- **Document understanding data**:
▼

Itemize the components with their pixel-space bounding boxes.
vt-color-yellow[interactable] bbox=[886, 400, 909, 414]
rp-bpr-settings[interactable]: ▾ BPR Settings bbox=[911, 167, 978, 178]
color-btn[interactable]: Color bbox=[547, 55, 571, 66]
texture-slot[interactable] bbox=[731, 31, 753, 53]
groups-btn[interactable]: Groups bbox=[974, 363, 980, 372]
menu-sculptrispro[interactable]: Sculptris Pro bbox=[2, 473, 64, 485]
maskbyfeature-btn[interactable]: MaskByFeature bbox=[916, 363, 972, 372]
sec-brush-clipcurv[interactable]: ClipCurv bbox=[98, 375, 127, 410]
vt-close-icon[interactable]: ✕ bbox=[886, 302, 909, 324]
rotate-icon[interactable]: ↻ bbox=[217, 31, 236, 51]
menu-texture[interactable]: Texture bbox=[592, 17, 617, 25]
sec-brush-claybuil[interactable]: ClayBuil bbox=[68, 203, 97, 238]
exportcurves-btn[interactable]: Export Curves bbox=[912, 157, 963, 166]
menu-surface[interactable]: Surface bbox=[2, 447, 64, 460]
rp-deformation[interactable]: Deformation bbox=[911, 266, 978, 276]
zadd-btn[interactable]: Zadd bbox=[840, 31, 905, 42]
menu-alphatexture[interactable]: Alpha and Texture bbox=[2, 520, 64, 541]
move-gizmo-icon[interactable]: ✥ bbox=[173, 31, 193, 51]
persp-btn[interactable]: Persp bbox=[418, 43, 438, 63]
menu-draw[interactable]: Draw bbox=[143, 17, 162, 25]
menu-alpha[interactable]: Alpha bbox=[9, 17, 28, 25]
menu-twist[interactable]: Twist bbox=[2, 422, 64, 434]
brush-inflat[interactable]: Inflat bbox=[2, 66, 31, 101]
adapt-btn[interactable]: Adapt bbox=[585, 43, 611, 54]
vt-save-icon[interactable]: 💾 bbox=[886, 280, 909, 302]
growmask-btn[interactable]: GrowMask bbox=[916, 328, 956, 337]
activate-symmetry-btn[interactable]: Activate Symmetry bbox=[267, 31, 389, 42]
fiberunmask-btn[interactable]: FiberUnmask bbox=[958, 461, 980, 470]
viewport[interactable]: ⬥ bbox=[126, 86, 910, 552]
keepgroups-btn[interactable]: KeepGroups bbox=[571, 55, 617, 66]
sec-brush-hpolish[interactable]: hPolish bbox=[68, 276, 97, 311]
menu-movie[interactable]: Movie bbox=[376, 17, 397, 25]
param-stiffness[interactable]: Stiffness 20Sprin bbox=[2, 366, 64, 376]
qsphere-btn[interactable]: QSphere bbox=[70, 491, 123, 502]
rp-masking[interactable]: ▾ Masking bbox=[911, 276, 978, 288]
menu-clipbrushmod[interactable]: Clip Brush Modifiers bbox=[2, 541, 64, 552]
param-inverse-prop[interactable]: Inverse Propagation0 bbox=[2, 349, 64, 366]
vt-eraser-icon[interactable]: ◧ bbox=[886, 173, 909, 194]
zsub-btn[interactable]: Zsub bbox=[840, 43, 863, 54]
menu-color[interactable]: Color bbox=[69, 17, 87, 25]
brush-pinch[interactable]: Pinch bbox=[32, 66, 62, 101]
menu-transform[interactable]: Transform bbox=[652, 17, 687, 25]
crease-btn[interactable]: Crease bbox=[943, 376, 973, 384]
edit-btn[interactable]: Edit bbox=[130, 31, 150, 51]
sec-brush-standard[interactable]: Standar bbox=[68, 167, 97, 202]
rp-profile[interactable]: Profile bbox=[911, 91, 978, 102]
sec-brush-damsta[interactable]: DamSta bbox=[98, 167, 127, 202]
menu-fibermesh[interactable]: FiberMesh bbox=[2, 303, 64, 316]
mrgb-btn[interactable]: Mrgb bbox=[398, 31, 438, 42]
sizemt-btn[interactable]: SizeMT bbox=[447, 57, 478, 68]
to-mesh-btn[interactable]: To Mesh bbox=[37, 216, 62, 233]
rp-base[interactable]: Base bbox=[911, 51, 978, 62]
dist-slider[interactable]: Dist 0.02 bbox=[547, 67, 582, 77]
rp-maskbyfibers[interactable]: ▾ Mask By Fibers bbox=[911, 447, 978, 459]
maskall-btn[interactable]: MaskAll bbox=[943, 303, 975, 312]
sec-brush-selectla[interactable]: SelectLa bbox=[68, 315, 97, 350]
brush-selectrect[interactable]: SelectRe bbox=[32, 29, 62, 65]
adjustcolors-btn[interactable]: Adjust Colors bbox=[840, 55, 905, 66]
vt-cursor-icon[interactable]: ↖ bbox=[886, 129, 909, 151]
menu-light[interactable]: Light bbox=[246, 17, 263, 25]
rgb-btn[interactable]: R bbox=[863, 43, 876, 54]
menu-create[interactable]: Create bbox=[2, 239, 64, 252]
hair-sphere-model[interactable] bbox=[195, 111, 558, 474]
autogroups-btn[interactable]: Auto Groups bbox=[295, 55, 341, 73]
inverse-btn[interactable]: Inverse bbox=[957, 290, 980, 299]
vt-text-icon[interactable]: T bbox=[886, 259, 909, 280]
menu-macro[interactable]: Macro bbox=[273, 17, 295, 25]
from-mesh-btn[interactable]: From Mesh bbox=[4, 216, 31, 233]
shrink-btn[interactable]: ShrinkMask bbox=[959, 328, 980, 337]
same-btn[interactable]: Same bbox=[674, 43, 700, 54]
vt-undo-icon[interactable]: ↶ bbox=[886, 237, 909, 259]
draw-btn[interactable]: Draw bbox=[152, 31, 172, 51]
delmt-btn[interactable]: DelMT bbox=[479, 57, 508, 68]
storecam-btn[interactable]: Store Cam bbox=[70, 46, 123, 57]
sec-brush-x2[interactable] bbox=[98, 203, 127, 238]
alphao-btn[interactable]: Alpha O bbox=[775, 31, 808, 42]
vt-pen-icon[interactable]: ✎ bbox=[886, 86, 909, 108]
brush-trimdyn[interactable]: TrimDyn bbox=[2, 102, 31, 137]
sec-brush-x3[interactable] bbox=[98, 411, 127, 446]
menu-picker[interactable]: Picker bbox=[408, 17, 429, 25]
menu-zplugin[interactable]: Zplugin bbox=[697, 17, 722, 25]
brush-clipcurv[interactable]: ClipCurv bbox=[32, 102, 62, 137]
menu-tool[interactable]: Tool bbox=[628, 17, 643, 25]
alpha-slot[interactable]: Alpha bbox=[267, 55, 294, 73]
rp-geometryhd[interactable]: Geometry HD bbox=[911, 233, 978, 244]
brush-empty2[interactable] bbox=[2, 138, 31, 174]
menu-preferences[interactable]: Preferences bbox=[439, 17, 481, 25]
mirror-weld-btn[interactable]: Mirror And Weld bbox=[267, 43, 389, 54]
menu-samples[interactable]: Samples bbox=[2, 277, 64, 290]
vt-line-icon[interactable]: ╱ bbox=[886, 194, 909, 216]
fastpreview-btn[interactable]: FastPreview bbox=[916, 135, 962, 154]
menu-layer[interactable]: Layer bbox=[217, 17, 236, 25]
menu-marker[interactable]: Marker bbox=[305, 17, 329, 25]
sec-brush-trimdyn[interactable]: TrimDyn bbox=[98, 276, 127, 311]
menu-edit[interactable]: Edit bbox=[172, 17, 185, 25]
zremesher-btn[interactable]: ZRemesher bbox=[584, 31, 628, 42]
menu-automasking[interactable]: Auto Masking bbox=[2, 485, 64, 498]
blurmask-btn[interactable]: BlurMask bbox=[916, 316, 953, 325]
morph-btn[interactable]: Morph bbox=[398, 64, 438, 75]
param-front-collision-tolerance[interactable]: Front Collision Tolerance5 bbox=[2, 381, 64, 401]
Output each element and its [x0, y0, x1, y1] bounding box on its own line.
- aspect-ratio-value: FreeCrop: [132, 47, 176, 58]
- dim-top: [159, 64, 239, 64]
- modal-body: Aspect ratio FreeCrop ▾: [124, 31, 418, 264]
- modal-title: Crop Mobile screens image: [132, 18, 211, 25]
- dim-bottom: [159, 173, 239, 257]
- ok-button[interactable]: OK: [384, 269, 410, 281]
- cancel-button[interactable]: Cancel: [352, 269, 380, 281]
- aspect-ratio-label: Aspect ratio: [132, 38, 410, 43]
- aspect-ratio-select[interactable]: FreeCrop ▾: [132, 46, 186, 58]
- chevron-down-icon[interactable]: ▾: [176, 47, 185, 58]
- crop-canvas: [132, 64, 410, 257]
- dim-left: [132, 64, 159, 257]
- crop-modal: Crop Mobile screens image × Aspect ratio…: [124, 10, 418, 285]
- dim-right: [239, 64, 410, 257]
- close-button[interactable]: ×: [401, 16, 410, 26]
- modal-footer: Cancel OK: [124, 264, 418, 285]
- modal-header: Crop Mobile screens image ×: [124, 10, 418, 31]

▲

- **AIM OF THE EXERCISE**:
Reproduce each line, exactly as it appears, from the one that contains "Output each element" through the last line of the records. Add no other lines.

- **ANSWER**:
Output each element and its [x0, y0, x1, y1] bounding box on its own line.
- aspect-ratio-value: FreeCrop: [132, 47, 176, 58]
- dim-top: [159, 64, 239, 64]
- modal-body: Aspect ratio FreeCrop ▾: [124, 31, 418, 264]
- modal-title: Crop Mobile screens image: [132, 18, 211, 25]
- dim-bottom: [159, 173, 239, 257]
- ok-button[interactable]: OK: [384, 269, 410, 281]
- cancel-button[interactable]: Cancel: [352, 269, 380, 281]
- aspect-ratio-label: Aspect ratio: [132, 38, 410, 43]
- aspect-ratio-select[interactable]: FreeCrop ▾: [132, 46, 186, 58]
- chevron-down-icon[interactable]: ▾: [176, 47, 185, 58]
- crop-canvas: [132, 64, 410, 257]
- dim-left: [132, 64, 159, 257]
- crop-modal: Crop Mobile screens image × Aspect ratio…: [124, 10, 418, 285]
- dim-right: [239, 64, 410, 257]
- close-button[interactable]: ×: [401, 16, 410, 26]
- modal-footer: Cancel OK: [124, 264, 418, 285]
- modal-header: Crop Mobile screens image ×: [124, 10, 418, 31]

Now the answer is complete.